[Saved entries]
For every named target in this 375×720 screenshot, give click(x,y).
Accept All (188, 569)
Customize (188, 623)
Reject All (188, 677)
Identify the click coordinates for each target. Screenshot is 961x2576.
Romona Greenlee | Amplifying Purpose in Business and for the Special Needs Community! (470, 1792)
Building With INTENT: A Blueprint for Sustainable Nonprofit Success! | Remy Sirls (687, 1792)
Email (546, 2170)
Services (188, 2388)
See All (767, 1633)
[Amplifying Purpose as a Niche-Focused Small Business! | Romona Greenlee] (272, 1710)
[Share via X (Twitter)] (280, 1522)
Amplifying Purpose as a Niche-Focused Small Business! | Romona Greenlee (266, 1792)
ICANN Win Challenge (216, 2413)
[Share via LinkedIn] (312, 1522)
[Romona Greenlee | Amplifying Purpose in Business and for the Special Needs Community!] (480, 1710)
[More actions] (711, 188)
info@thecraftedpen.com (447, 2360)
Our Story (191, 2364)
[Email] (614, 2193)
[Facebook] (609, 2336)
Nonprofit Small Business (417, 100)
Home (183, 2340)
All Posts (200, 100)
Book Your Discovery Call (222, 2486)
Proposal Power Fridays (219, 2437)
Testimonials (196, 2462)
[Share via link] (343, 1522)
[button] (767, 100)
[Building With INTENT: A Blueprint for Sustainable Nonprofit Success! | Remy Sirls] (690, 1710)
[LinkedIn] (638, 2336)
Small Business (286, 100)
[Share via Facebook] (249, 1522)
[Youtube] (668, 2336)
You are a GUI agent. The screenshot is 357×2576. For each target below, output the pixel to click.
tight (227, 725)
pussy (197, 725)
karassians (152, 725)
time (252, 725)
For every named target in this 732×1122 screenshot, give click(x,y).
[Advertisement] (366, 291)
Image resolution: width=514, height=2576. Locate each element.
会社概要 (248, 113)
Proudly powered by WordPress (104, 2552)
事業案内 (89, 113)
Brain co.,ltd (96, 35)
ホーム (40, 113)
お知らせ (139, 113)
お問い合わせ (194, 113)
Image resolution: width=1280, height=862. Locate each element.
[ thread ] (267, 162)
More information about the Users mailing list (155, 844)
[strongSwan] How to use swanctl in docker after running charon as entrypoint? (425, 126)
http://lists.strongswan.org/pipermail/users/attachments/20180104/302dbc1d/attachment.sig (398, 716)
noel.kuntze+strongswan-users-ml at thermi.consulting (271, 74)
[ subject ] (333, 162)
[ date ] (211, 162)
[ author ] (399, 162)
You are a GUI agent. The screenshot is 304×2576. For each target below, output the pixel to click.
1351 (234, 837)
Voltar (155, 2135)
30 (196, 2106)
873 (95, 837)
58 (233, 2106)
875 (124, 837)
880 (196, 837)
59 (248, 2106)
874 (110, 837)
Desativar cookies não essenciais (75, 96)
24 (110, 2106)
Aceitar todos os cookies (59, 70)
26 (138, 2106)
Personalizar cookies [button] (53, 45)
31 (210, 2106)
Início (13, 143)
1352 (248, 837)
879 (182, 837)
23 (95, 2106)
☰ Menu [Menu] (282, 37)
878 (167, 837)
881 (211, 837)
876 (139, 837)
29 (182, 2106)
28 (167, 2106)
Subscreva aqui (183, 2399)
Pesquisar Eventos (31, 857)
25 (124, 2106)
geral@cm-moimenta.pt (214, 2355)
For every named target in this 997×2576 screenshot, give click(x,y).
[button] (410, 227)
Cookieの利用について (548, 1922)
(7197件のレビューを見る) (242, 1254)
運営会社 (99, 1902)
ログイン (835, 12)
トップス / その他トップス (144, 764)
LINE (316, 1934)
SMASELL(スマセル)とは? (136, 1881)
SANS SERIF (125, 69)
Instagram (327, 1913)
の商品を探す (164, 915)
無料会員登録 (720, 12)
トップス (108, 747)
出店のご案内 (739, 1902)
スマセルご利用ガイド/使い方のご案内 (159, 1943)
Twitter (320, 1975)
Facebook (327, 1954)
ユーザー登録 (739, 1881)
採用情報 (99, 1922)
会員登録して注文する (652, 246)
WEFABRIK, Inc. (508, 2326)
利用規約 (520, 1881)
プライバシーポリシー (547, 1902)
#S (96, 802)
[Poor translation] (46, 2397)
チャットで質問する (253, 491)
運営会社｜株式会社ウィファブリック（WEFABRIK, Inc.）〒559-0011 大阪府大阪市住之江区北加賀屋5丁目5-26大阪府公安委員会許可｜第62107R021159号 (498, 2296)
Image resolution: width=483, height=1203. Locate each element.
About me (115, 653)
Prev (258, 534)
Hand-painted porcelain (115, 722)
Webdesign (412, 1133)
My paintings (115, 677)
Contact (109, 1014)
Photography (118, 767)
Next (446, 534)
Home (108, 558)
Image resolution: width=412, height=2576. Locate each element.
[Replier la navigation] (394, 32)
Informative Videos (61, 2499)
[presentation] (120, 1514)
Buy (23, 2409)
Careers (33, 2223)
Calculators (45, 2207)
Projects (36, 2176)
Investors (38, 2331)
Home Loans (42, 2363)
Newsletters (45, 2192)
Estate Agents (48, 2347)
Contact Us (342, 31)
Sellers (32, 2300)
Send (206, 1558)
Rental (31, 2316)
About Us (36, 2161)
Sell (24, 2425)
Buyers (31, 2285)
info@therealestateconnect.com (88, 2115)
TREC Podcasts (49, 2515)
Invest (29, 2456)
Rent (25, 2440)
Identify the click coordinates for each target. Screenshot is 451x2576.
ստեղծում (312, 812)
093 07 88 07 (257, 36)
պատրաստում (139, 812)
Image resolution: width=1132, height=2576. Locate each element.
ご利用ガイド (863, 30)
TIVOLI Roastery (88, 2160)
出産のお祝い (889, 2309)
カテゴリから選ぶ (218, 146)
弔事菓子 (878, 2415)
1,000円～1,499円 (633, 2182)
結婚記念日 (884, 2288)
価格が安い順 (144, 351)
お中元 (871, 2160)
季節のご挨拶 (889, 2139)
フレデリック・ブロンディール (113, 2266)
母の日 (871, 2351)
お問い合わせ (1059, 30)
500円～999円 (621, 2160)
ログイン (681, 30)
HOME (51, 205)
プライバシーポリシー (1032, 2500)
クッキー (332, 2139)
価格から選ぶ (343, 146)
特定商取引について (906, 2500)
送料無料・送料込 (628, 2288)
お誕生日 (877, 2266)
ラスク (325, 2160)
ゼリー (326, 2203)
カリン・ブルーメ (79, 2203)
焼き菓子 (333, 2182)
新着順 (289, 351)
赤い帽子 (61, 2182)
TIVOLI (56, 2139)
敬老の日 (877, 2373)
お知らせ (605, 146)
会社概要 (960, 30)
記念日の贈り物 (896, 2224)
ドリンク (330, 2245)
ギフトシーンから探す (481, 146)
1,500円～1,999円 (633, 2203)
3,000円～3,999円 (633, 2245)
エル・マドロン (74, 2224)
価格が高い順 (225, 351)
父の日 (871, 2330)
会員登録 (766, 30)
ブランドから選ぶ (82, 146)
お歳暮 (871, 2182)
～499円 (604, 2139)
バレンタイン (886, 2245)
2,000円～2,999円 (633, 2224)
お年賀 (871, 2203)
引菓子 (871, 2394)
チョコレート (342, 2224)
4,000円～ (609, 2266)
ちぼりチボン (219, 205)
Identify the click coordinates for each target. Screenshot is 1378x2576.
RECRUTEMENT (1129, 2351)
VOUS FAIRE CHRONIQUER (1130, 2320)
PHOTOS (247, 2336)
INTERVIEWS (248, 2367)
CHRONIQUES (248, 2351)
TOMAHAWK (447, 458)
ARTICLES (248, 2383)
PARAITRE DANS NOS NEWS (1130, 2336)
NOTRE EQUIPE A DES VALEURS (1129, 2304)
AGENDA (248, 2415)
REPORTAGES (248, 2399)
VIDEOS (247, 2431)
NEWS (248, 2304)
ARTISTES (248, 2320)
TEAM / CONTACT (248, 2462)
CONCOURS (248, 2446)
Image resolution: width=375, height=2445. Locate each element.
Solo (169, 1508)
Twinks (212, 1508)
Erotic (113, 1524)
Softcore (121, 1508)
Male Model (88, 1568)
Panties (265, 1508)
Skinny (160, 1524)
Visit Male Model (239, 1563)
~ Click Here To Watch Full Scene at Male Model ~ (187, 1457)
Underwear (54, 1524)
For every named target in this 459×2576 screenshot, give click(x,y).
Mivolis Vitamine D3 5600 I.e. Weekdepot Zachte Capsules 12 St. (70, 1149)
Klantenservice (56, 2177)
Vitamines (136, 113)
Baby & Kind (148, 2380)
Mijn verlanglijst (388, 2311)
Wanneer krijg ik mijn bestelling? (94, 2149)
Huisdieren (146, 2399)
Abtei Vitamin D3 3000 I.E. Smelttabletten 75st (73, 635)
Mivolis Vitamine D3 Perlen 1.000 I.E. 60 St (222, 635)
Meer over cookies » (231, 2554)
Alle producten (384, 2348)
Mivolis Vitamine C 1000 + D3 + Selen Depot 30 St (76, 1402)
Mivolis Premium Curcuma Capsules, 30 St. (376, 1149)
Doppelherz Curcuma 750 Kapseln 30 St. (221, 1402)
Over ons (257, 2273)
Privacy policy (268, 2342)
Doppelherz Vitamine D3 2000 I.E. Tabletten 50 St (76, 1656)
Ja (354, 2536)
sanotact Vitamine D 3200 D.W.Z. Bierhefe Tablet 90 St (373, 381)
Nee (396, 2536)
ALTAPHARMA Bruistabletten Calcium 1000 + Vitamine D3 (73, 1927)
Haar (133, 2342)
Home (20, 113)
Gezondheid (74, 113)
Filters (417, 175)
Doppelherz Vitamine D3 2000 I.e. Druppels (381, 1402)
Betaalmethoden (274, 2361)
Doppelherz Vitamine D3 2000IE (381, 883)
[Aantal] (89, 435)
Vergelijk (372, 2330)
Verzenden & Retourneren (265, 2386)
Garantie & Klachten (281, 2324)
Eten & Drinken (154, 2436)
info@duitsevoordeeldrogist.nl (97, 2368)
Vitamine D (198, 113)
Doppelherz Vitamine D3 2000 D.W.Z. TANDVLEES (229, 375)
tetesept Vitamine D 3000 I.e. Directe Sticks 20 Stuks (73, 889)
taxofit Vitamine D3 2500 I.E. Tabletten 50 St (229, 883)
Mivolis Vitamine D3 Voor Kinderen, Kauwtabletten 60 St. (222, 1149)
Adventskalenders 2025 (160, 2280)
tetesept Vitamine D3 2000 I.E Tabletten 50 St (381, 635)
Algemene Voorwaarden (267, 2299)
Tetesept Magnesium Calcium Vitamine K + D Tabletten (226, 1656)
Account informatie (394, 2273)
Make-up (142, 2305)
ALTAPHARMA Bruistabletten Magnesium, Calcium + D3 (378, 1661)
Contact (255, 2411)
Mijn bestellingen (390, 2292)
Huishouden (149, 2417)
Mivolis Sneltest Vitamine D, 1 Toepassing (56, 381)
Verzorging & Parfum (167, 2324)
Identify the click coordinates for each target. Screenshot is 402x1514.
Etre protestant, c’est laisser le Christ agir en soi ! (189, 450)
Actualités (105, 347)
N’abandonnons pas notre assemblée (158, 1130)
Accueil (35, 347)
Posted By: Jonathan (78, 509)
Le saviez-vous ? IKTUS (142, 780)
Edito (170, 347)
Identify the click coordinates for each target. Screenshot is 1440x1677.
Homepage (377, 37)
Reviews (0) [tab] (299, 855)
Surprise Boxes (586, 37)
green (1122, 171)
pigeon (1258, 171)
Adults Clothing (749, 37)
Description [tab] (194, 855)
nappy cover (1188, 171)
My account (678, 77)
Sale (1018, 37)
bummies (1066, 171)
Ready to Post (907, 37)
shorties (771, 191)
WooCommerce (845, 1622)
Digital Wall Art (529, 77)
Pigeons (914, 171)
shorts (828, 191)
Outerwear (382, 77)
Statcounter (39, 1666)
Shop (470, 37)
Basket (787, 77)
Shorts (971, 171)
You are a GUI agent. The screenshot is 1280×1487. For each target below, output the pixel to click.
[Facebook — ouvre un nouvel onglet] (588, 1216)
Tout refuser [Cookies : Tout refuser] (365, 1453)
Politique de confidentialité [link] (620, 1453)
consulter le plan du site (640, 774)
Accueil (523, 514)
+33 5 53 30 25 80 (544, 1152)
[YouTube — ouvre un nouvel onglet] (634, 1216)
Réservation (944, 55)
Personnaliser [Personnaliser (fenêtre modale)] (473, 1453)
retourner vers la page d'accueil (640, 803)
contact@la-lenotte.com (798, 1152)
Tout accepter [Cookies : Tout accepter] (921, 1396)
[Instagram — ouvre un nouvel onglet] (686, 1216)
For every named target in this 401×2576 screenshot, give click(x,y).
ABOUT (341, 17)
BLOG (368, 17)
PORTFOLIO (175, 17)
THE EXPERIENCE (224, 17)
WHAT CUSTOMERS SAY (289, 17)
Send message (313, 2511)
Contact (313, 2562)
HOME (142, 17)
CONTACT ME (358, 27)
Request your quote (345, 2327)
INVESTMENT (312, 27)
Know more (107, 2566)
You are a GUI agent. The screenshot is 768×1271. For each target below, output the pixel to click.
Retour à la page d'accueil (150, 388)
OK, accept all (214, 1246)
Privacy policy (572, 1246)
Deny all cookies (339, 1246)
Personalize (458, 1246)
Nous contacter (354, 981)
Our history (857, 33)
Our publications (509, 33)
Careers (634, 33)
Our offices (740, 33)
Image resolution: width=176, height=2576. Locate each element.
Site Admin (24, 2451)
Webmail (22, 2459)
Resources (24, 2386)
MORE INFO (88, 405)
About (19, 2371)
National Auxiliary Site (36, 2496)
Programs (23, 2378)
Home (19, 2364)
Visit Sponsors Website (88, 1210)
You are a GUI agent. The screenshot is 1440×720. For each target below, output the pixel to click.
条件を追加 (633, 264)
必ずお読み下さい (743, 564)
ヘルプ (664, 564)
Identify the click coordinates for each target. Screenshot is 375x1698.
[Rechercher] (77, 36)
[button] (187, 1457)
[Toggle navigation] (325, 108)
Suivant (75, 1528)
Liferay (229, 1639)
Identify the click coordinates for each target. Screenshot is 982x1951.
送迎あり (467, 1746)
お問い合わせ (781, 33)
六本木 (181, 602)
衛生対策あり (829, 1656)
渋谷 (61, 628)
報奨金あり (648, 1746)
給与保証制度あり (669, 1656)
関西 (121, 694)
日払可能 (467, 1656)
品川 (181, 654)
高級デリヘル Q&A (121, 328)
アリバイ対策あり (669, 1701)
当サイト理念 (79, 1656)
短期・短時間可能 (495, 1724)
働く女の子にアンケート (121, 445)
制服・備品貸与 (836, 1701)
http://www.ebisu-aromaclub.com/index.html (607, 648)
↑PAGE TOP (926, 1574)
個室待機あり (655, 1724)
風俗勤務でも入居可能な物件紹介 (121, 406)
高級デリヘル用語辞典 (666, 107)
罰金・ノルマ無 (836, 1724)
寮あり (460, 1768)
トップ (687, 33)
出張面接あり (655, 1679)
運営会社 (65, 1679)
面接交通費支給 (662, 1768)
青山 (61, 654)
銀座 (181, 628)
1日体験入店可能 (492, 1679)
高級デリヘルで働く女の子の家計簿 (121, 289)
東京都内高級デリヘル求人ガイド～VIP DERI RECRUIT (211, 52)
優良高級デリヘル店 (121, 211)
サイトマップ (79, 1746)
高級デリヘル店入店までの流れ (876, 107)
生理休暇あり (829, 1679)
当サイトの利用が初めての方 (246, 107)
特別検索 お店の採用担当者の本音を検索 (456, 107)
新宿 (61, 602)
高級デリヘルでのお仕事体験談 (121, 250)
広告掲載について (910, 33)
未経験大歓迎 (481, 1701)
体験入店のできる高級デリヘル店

• Work task:
Starting at the line that contains "給与保証制度あり (669, 1656)", print every line through the last one of the records, exactly and with nothing else.

• Response to the exercise:
給与保証制度あり (669, 1656)
関西 (121, 694)
日払可能 (467, 1656)
品川 (181, 654)
高級デリヘル Q&A (121, 328)
アリバイ対策あり (669, 1701)
当サイト理念 (79, 1656)
短期・短時間可能 (495, 1724)
働く女の子にアンケート (121, 445)
制服・備品貸与 (836, 1701)
http://www.ebisu-aromaclub.com/index.html (607, 648)
↑PAGE TOP (926, 1574)
個室待機あり (655, 1724)
風俗勤務でも入居可能な物件紹介 (121, 406)
高級デリヘル用語辞典 (666, 107)
罰金・ノルマ無 (836, 1724)
寮あり (460, 1768)
トップ (687, 33)
出張面接あり (655, 1679)
運営会社 (65, 1679)
面接交通費支給 (662, 1768)
青山 (61, 654)
銀座 (181, 628)
1日体験入店可能 (492, 1679)
高級デリヘルで働く女の子の家計簿 (121, 289)
東京都内高級デリヘル求人ガイド～VIP DERI RECRUIT (211, 52)
優良高級デリヘル店 (121, 211)
サイトマップ (79, 1746)
高級デリヘル店入店までの流れ (876, 107)
生理休暇あり (829, 1679)
当サイトの利用が初めての方 (246, 107)
特別検索 お店の採用担当者の本音を検索 (456, 107)
新宿 (61, 602)
高級デリヘルでのお仕事体験談 (121, 250)
広告掲載について (910, 33)
未経験大歓迎 (481, 1701)
体験入店のできる高級デリヘル店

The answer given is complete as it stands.